Tijuana Baja, California, photo by Mach Bhati, MD
Photos from my childhood depict a horde of people celebrating birthdays, anniversaries, Diwali, Christmas. Every mealtime was a buffet. My mom drove the van each morning and afternoon to the elementary, middle, and high schools. At night, sleeping bags and bed sheets covered every floor.
In Sacramento, a mostly white community then, I was always aware of being different. Just by having brown skin, I stood out. I spent a lot of energy trying to feel “normal.” I lied about the type of dance I did, saying it was ballet, not “bharatanatyam,” the classical Indian dance I hated and could hardly pronounce then. I was angry when my mom brought samosas to parties instead of cupcakes. Compliments about my big, black eyes were reminders that I would simply never fit in. I was so insecure that I used paper scissors to cut my eyelashes off. When I discovered that colored contacts made my eyes look smaller, I wore turquoise contacts for a decade. I think the only person I was fooling was myself.
When my cousin died, I observed our largely South Asian Indian community react to his death. In addition to unfathomable grief, my family also experienced shame and guilt because of stigma.
Mental health services are underutilized by Asian Americans. Unique cultural and social barriers, like focus on somatic symptoms, familial shame and resistance, guilt, embarrassment, belief in self-help, and a lack of support keep Asian Americans from accessing mental health services.
I have struggled in ways not unlike my patients related to isolation, anxiety, and social pressures to be “successful.” I believe patients struggle more when they lack role models who share their voices. We all struggle more without shared voices.
After struggling in silence for so long, the weight of these feelings began to empower me to be heard. Things that once made me feel different and isolated – anxiety, insecurities about my appearance, the DO degree I pursued against the advice of my undergraduate program and MD-focused Asian American community – have shaped me as a person.
Thanks to my childhood experiences, I have a unique relationship with my extended family. I will forever be grateful for the rich Indian culture and community I grew to cherish, and for the value of hard work instilled in me by a family where ten members were already, or grew up to be, “Dr. Mehtani.”

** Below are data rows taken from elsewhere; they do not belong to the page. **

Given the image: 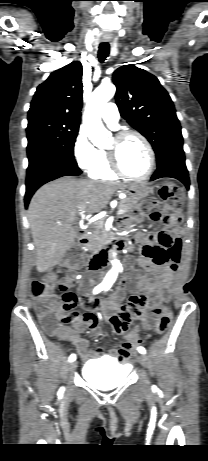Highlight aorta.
Returning a JSON list of instances; mask_svg holds the SVG:
<instances>
[{
    "label": "aorta",
    "mask_w": 208,
    "mask_h": 461,
    "mask_svg": "<svg viewBox=\"0 0 208 461\" xmlns=\"http://www.w3.org/2000/svg\"><path fill=\"white\" fill-rule=\"evenodd\" d=\"M116 92L113 84H101L91 94L86 105L83 126L84 130L98 148H105L109 144L110 133L105 129L101 121V110L111 100ZM117 252L113 251L112 268L106 274L105 280L114 282L120 271V261L116 258Z\"/></svg>",
    "instance_id": "762f6f07"
}]
</instances>
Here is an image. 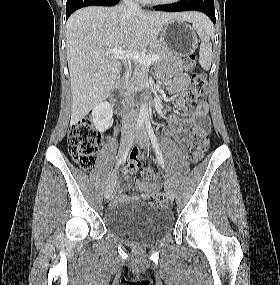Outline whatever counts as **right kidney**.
Masks as SVG:
<instances>
[{
  "label": "right kidney",
  "mask_w": 280,
  "mask_h": 285,
  "mask_svg": "<svg viewBox=\"0 0 280 285\" xmlns=\"http://www.w3.org/2000/svg\"><path fill=\"white\" fill-rule=\"evenodd\" d=\"M113 111L108 102H100L92 110V121L99 132L108 129Z\"/></svg>",
  "instance_id": "right-kidney-1"
}]
</instances>
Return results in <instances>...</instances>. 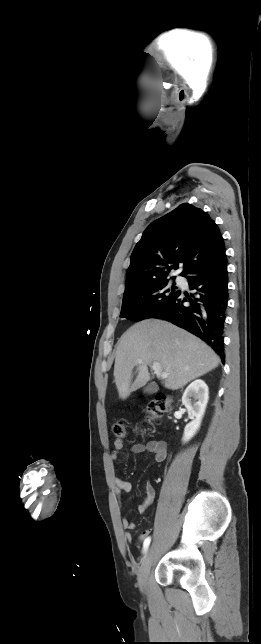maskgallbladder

Now, I want to be a voice for the silenced. Our unique stories and what drives us are what makes humanity unique and psychiatry fascinating. I am passionate about decreasing social stigma related to mental health and helping those who are struggling with shame, guilt, or fear to share their voices. My dream is for a world where all of us feel safe enough to share our stories. This is why I chose psychiatry.
Siya Mehtani is a third year psychiatry resident at San Mateo County Psychiatry Residency.